(GOAL OF THE EXERCISE):
Across the whole listing, state how many lines include "Lectures". Add nothing to that number.

BEGIN

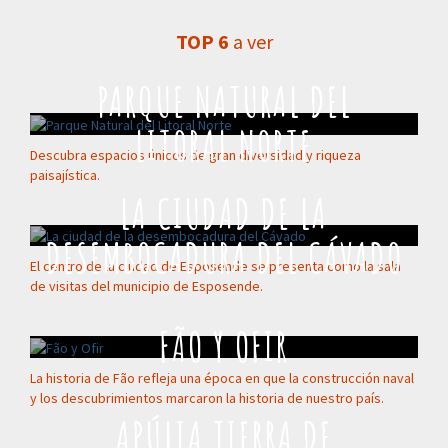
TOP 6
a ver
PARQUE NATURAL DEL
LITORAL NORTE
Descubra espacios únicos de gran diversidad y riqueza
paisajística.
LA CIUDAD DE LA
DESEMBOCADURA DEL CÁVADO
El centro de la ciudad de Esposende se presenta como la sala
de visitas del municipio de Esposende.
FÃO Y OFIR
La historia de Fão refleja una época en que la construcción naval
y los descubrimientos marcaron la historia de nuestro país.
APÚLIA TIERRA DE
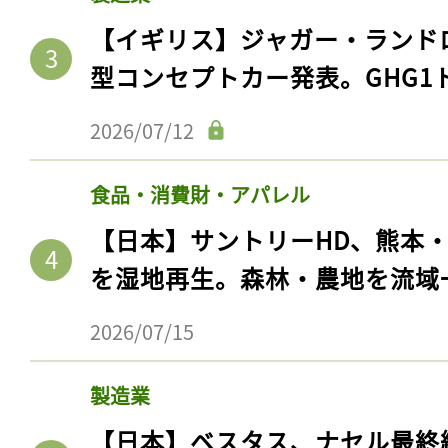
【イギリス】ジャガー・ランド
型コンセプトカー発表。GHG1
2026/07/12
食品・消費財・アパレル
【日本】サントリーHD、熊本
を湿地再生。森林・農地を流域
2026/07/15
製造業
【日本】ベスタス、ナセル最終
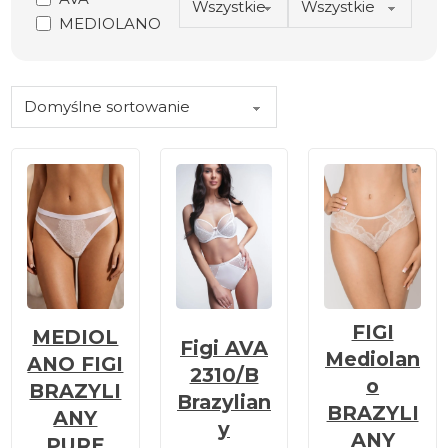
MEDIOLANO
FIGI
MEDIOL
Figi AVA
Mediolan
ANO FIGI
2310/B
o
BRAZYLI
Brazylian
BRAZYLI
ANY
y
ANY
PURE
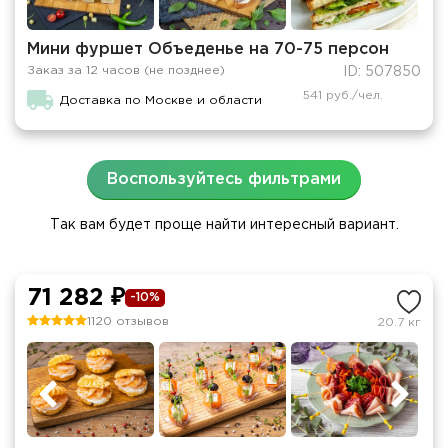
Мини фуршет Объеденье на 70-75 персон
Заказ за 12 часов (не позднее)
ID: 507850
541 руб./чел.
Доставка по Москве и области
Воспользуйтесь фильтрами
Так вам будет проще найти интересный вариант.
71 282 ₽
-10%
1120 отзывов
20.7 кг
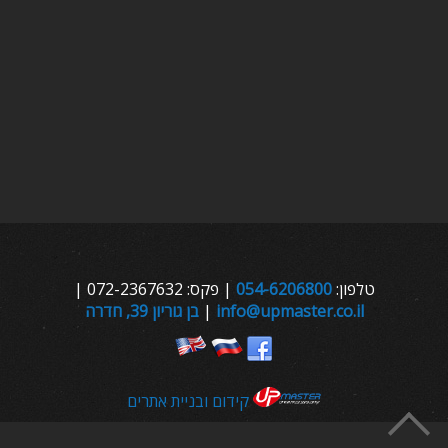
טלפון:
054-6206800
| פקס: 072-2367632 |
info@upmaster.co.il
|
בן גוריון 39, חדרה
קידום ובניית אתרים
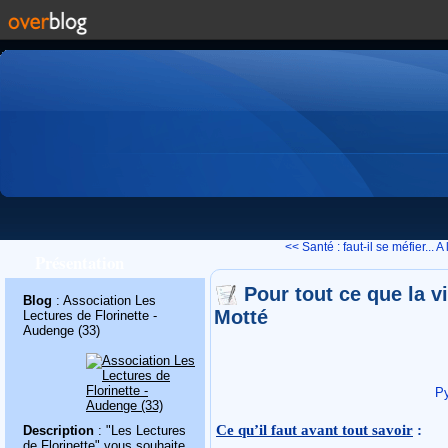
<< Santé : faut-il se méfier...
A 
Présentation
Pour tout ce que la v
Blog
: Association Les
Motté
Lectures de Florinette -
Audenge (33)
P
Ce qu’il faut avant tout savoir
:
Description
: "Les Lectures
de Florinette" vous souhaite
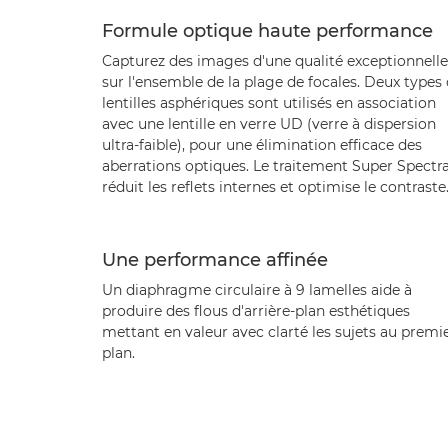
Formule optique haute performance
Capturez des images d'une qualité exceptionnelle
sur l'ensemble de la plage de focales. Deux types
lentilles asphériques sont utilisés en association
avec une lentille en verre UD (verre à dispersion
ultra-faible), pour une élimination efficace des
aberrations optiques. Le traitement Super Spectr
réduit les reflets internes et optimise le contraste
Une performance affinée
Un diaphragme circulaire à 9 lamelles aide à
produire des flous d'arrière-plan esthétiques
mettant en valeur avec clarté les sujets au premi
plan.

END

(REPLY):
2